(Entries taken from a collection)
*****
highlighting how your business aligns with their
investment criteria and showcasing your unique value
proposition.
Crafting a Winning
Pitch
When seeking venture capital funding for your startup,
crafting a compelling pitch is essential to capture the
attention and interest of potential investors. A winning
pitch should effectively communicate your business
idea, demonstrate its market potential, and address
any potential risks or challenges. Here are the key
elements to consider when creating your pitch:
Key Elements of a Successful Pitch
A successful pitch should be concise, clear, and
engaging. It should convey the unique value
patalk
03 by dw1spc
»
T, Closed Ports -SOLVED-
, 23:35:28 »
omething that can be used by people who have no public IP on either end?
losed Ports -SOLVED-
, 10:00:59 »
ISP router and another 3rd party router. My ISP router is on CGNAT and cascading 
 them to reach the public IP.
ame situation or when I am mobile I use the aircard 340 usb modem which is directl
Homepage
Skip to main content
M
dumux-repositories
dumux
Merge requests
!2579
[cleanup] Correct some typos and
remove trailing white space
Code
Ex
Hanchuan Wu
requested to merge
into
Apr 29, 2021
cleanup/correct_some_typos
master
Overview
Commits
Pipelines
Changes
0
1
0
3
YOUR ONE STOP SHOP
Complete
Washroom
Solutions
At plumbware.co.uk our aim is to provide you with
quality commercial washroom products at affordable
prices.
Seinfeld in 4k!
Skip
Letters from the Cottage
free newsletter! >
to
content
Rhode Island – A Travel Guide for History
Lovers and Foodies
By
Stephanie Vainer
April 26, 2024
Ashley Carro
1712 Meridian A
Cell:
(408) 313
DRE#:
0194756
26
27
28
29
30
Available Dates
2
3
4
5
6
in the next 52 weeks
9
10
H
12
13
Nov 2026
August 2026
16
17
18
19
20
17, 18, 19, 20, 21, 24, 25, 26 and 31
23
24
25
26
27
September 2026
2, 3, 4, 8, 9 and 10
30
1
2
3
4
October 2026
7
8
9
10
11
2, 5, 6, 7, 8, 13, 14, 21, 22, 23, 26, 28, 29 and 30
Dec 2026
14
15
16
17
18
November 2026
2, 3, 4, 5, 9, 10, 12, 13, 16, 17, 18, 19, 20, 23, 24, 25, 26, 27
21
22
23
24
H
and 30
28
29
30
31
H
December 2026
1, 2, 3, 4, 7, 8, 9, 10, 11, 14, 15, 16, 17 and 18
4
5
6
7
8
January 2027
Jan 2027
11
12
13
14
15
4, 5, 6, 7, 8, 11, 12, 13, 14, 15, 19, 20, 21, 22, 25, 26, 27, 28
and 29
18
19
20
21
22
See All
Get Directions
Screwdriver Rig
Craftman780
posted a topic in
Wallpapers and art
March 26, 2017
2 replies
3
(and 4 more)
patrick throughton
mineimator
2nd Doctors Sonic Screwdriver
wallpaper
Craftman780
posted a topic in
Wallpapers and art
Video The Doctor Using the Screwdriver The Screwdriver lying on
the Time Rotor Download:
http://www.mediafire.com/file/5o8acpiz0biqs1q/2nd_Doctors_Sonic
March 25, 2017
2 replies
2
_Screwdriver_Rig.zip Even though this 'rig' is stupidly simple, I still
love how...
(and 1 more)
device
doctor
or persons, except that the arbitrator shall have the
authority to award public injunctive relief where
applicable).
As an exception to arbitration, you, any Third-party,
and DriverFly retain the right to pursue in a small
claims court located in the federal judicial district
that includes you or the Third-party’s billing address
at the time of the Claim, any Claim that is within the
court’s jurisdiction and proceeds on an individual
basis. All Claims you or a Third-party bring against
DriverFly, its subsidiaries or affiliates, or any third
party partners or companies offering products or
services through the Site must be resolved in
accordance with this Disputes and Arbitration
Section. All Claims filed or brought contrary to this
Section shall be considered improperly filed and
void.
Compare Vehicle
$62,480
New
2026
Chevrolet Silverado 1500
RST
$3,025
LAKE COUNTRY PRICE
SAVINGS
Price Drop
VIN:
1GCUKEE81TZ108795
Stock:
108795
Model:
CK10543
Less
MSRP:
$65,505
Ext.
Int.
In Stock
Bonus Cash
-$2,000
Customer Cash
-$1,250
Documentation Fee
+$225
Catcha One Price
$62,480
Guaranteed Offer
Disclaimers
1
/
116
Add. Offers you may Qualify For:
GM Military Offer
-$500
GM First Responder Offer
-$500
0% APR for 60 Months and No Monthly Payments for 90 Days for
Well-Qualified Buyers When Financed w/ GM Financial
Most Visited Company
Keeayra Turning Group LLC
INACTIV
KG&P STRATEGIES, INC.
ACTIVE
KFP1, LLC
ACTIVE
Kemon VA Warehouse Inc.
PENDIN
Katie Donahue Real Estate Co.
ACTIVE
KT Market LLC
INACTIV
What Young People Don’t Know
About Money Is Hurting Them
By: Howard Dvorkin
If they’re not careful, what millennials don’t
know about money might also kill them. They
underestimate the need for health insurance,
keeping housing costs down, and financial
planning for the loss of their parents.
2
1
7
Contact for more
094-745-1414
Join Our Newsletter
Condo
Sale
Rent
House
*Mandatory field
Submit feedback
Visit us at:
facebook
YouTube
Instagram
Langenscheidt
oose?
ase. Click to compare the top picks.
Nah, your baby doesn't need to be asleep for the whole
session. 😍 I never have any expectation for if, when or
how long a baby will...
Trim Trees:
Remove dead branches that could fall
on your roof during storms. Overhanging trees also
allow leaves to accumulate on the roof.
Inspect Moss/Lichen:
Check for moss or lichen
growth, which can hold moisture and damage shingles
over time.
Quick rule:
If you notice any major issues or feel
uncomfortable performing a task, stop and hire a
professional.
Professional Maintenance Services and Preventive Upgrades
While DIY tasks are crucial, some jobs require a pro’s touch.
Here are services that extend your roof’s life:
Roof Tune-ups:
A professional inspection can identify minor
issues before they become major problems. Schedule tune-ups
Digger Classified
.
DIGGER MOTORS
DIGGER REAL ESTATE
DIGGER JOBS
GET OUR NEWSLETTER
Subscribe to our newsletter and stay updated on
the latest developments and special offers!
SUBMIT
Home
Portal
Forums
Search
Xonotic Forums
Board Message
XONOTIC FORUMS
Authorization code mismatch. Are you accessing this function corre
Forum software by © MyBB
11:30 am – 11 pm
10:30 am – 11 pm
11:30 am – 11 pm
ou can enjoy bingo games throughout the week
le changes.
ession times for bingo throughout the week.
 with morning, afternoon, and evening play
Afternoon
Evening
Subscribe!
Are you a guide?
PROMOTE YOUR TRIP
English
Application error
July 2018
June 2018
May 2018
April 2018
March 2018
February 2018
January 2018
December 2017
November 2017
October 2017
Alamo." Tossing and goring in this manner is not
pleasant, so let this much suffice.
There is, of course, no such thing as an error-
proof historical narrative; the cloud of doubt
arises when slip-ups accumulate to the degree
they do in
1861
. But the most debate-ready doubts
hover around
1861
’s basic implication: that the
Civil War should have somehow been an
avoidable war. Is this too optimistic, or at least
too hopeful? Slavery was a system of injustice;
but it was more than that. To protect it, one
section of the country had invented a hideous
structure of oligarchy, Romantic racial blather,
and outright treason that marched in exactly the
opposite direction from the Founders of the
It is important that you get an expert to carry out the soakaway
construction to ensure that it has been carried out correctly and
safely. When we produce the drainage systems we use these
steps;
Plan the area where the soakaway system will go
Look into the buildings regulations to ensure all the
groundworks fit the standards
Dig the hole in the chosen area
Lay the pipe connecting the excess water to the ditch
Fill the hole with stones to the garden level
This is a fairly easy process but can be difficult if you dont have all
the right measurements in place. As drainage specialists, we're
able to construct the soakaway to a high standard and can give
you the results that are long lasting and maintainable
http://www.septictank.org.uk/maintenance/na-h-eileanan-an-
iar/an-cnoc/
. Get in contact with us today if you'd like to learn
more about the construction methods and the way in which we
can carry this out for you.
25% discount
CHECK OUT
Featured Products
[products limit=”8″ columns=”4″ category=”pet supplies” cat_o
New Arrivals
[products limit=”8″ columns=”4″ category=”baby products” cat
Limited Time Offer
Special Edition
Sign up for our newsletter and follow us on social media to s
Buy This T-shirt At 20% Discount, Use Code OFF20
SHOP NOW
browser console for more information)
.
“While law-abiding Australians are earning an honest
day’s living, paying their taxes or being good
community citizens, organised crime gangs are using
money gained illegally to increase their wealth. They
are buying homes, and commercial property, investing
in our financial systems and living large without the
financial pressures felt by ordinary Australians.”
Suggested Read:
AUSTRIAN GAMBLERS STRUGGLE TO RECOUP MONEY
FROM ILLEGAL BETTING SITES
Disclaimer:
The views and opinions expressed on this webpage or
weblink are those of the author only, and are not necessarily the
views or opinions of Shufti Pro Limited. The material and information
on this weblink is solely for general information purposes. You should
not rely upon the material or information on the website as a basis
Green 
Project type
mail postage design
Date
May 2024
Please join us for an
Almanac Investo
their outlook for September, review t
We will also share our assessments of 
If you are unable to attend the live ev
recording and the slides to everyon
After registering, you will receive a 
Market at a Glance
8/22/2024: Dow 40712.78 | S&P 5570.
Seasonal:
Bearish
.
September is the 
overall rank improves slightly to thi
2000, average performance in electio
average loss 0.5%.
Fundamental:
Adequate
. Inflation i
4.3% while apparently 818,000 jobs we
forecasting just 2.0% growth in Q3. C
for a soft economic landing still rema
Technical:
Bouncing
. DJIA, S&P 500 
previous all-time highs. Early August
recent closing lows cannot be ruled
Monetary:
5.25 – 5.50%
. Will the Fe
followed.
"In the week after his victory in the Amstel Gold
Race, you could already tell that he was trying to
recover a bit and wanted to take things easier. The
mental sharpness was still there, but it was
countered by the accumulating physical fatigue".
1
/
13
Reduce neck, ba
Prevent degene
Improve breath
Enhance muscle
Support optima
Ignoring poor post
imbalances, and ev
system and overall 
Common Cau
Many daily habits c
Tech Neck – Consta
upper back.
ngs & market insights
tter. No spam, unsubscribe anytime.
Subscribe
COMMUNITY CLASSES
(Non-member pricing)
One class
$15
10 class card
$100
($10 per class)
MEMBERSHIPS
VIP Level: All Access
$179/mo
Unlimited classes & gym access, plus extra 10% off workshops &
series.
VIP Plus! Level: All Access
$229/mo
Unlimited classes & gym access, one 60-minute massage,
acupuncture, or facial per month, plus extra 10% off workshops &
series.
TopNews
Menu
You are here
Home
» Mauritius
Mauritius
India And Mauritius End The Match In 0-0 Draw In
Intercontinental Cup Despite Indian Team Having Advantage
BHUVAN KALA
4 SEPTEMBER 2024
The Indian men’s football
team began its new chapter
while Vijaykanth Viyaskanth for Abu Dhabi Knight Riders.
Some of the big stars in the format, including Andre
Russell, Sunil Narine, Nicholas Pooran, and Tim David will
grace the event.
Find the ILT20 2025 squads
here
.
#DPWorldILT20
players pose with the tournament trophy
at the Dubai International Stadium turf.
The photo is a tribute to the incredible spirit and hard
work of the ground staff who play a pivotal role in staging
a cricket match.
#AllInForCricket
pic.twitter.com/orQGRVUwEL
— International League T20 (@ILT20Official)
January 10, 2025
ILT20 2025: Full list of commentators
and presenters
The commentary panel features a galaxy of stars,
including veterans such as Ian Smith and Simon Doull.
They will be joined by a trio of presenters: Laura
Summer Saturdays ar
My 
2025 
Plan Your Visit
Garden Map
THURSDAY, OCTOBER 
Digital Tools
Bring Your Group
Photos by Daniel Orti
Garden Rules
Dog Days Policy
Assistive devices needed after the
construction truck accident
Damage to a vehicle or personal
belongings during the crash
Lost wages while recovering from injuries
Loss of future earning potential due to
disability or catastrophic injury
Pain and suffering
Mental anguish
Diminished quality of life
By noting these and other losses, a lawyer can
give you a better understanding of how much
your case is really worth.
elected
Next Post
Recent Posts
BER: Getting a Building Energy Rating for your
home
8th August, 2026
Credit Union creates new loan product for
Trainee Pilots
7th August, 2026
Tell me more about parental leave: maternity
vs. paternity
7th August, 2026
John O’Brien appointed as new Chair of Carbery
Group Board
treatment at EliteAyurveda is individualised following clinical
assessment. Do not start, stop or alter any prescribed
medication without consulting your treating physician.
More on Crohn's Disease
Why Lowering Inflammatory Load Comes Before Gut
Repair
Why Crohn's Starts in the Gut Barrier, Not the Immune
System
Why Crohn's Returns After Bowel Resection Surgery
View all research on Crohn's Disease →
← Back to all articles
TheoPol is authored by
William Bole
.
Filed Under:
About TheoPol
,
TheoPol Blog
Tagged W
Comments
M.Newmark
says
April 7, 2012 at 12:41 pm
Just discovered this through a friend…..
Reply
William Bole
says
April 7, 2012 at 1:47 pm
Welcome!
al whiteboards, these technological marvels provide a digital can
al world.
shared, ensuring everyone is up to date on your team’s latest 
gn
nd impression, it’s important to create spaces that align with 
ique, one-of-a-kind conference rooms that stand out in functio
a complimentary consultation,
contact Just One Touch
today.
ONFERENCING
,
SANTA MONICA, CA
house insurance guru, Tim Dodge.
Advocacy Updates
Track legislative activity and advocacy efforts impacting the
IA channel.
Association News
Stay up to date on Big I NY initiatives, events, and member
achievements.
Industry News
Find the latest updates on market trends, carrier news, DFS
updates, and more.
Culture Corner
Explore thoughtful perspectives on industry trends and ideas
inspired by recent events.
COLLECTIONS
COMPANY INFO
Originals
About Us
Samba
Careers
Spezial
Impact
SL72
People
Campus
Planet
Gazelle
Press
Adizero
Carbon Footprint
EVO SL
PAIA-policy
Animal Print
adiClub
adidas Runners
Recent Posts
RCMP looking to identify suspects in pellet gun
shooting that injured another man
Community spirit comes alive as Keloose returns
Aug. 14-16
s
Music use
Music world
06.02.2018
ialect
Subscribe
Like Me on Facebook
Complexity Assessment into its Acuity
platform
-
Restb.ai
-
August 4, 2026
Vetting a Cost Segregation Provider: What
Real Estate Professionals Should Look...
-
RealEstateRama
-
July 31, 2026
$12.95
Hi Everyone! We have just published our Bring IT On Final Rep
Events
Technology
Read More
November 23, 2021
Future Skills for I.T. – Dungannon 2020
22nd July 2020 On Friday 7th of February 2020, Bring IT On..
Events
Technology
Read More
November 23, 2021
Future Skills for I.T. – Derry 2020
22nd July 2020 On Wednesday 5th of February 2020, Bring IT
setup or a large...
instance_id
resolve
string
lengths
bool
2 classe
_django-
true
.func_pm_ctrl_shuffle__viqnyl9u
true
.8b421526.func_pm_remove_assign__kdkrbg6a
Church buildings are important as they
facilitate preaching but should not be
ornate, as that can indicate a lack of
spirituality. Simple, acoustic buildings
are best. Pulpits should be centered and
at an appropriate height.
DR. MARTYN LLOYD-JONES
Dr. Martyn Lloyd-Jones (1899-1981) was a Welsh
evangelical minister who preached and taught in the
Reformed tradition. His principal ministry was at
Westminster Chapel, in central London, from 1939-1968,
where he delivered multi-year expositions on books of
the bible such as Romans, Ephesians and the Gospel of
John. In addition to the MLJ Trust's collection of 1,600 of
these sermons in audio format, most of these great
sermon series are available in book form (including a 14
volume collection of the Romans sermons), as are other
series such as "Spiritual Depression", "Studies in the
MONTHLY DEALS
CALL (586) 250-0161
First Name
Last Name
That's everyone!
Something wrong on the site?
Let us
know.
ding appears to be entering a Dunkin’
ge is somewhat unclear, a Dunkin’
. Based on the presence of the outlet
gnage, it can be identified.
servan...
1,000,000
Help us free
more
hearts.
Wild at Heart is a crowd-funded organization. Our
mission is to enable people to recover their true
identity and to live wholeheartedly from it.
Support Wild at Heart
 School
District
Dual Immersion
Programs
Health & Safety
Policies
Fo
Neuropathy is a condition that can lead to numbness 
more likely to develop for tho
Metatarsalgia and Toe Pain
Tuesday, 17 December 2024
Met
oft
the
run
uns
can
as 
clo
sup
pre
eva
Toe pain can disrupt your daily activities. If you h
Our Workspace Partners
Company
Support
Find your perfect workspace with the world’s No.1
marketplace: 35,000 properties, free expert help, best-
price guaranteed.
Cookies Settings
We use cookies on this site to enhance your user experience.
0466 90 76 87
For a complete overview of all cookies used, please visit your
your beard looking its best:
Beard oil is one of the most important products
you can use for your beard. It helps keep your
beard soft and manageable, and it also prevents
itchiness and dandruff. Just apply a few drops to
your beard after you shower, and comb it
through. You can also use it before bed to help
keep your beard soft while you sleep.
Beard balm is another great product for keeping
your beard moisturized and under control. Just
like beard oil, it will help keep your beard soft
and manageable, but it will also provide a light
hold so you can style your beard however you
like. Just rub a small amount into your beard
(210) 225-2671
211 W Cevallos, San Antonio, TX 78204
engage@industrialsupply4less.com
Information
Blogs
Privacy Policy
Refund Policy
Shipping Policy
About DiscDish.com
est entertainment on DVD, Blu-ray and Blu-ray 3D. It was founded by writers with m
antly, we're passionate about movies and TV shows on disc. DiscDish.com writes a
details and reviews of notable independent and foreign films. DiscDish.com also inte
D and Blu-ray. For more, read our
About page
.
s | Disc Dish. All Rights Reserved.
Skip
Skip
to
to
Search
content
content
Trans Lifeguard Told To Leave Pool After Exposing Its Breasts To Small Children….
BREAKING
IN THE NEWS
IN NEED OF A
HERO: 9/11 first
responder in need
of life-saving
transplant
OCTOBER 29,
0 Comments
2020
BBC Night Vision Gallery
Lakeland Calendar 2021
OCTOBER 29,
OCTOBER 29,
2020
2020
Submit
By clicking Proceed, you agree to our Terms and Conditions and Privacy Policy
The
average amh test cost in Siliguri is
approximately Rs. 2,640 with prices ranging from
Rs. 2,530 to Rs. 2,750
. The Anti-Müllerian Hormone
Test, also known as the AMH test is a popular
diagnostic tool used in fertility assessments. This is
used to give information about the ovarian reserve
*****
### Activity
Search the data for the string "Ports" and copy every line where it appears.

### Solution to the problem
T, Closed Ports -SOLVED-
losed Ports -SOLVED-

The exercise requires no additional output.